Second of all, the game design does attempt to prod the player’s ambition, but in the wrong direction.

The game awards a single “star” for the first time each problem is completed, but then awards a second star once the problem has been solved in ways that satisfy three different criteria: “Elegant,” “Old School,” and “Awesome.” An “Elegant” solution uses only a single object. An “Old School” solution uses no interconnected objects (i.e. no ropes or hinges). An “Awesome” solution is simply one that the player is proud of, delighted by: once you have solved a level, you are free at any time to check this box and confirm on the honor system that what you did was in fact awesome.

Unlocking the final level requires accumulating 45 more stars than there are levels in the game, which means getting the second star at least 45 times. Setting aside “Awesome,” that makes “Elegant” and “Old School,” the two game-imposed criteria for ingenuity, very strongly endorsed as ways of applying oneself to the task. In theory these might sound like good criteria for rewarding creativity, but if the object of the game is to be a venue for lively invention, they’re not! Trying to use only a single object, or use no interconnected objects, rewards not creative exuberance but rather tedious finessing of the game’s finicky engine, trying over and over to build the same old long weighted hook-lever thing just just right so that it happens to bump the ball as intended, or dropping blob after blob on the back of the ball, trying to get it to just roll forward, dammit.

As for “Awesome”: while being rewarded for a self-elected, purely subjective achievement of awesomeness is a nice idea, it really grates against my polarized attitudes (as described above) for it to be the third thing on a list wherein the first two things are these rather mercilessly objective hurdles where you’re graded by the computer.
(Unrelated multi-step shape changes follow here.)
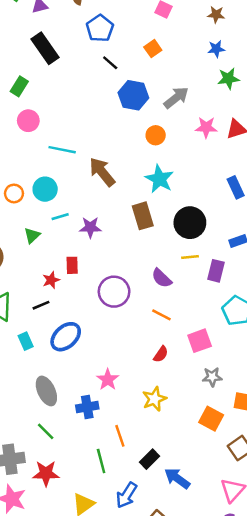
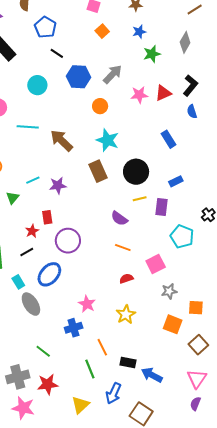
orange square: (153, 49) -> (102, 31), moved
cyan circle: (45, 189) -> (37, 85), moved
purple circle: (114, 292) -> (68, 241), moved
red semicircle: (161, 354) -> (126, 279), turned -136
gray ellipse: (46, 391) -> (31, 304), moved
black rectangle: (149, 459) -> (128, 363), turned 63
I’m not the only one who finds this hard to swallow. There’s a kid on Youtube who does a “speedrun” of the game (14:14) but first explains that his standard for completion omits the final level because it would require embracing exactly this subjectivity: “As long as you say a solution is Awesome, it’s counted as Awesome. And you can get stars by that. And I just don’t like the idea of this game just needing you to do that. Like… no. That’s just like people liking their own pictures on Facebook. That’s… no. Can’t do that. That’s bullshit.” The game encourages him to offer himself love, and he rejects it. That’s bullshit. Only other people determine whether I am worthy.

This is what I mean about the Rorschach. I’m no speedrunner, but I’m enough of one at heart that I sympathize. I’m either going to be proud of myself subjectively or objectively. Can’t do both. That’s… no.

But I’m aiming myself at yes.


Third of all — third complaint, remember? — the game engine just isn’t reliable. Yes, it looks friendly, but it doesn’t act so friendly. The ball doesn’t always sit right on the lines; things get stuck on each other sometimes; very tiny variations in how something is drawn have big repercussions for how it behaves. Yes, that may be how physics works, but a crayon is not a precision instrument, and a mouse imitating a crayon really isn’t. Creating approximately what you have in mind is easy, but creating what you actually have in mind is hard, and that’s what the game will demand. Drawing a smooth curve — so important to many “Elegant” solutions — is extremely difficult to achieve, and not in a rewarding way.

It’s possible that I would have enjoyed the game far more on a touch screen with a stylus, which I think is how it was designed to be played.

And also! It makes you redraw everything from scratch if it fails, so you can’t make careful tweaks! And also! And also I have more complaints about the game but let’s move on.


For all that, many people loved this game exactly as intended and threw their creative selves into it. Why? Maybe because one wants to believe that this innocent attitude is whole and returns us to a state of pure play, even if by virtue of the design it doesn’t. It indicates a very pure game that it isn’t quite. Many games back in the old Commodore 64 days of my youth were the same: mediocre designs, strictly speaking, but very compelling as indicators. In fact many works of art are; they are sufficient to create their intended irrational impression but not to be considered rationally. When one sees Crayon Physics for the first time, one immediately and strongly gets it and believes in it. That can be enough, if you don’t have special emotional needs like I apparently do.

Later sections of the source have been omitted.